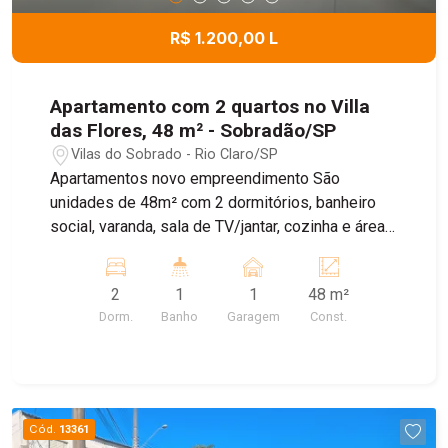
R$ 1.200,00 L
Apartamento com 2 quartos no Villa
das Flores, 48 m² - Sobradão/SP
Vilas do Sobrado - Rio Claro/SP
Apartamentos novo empreendimento São
unidades de 48m² com 2 dormitórios, banheiro
social, varanda, sala de TV/jantar, cozinha e área
de serviço, além de uma vaga na garagem
descoberta. O residencial ainda possui 2
2
1
1
48 m²
elevadores por torre. Condomínio completo com,
Dorm.
Banho
Garagem
Const.
piscina, quadra poliesportiva, quadra de beach
tênis, pista de skate, quiosques, espaço pet e
bicicletário OBS: Será colocado gabinete na
cozinha.
Cód.
13361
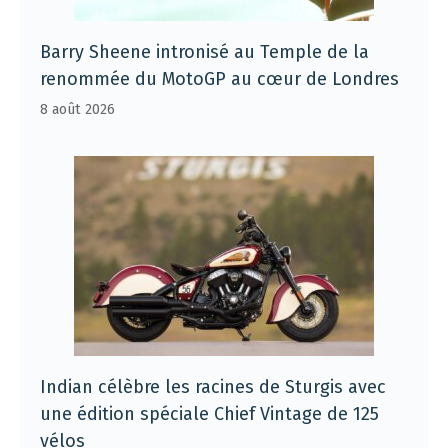
Barry Sheene intronisé au Temple de la
renommée du MotoGP au cœur de Londres
8 août 2026
Indian célèbre les racines de Sturgis avec
une édition spéciale Chief Vintage de 125
vélos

● **TASK**:
Copy the records above exactly, omitting every picture.

● **RESPONSE AREA**:
R$ 1.200,00 L
Apartamento com 2 quartos no Villa
das Flores, 48 m² - Sobradão/SP
Vilas do Sobrado - Rio Claro/SP
Apartamentos novo empreendimento São
unidades de 48m² com 2 dormitórios, banheiro
social, varanda, sala de TV/jantar, cozinha e área
de serviço, além de uma vaga na garagem
descoberta. O residencial ainda possui 2
2
1
1
48 m²
elevadores por torre. Condomínio completo com,
Dorm.
Banho
Garagem
Const.
piscina, quadra poliesportiva, quadra de beach
tênis, pista de skate, quiosques, espaço pet e
bicicletário OBS: Será colocado gabinete na
cozinha.
Cód.
13361
Barry Sheene intronisé au Temple de la
renommée du MotoGP au cœur de Londres
8 août 2026
Indian célèbre les racines de Sturgis avec
une édition spéciale Chief Vintage de 125
vélos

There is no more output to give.